■ **EXERCISE AIM**
Copy out the data exactly, leaving the pictures behind.

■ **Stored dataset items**
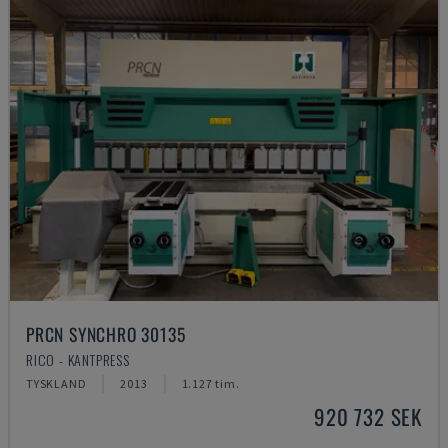
PRCN SYNCHRO 30135
RICO - KANTPRESS
TYSKLAND
2013
1.127 tim.
920 732 SEK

■ **TASK RESULT**
PRCN SYNCHRO 30135
RICO - KANTPRESS
TYSKLAND
2013
1.127 tim.
920 732 SEK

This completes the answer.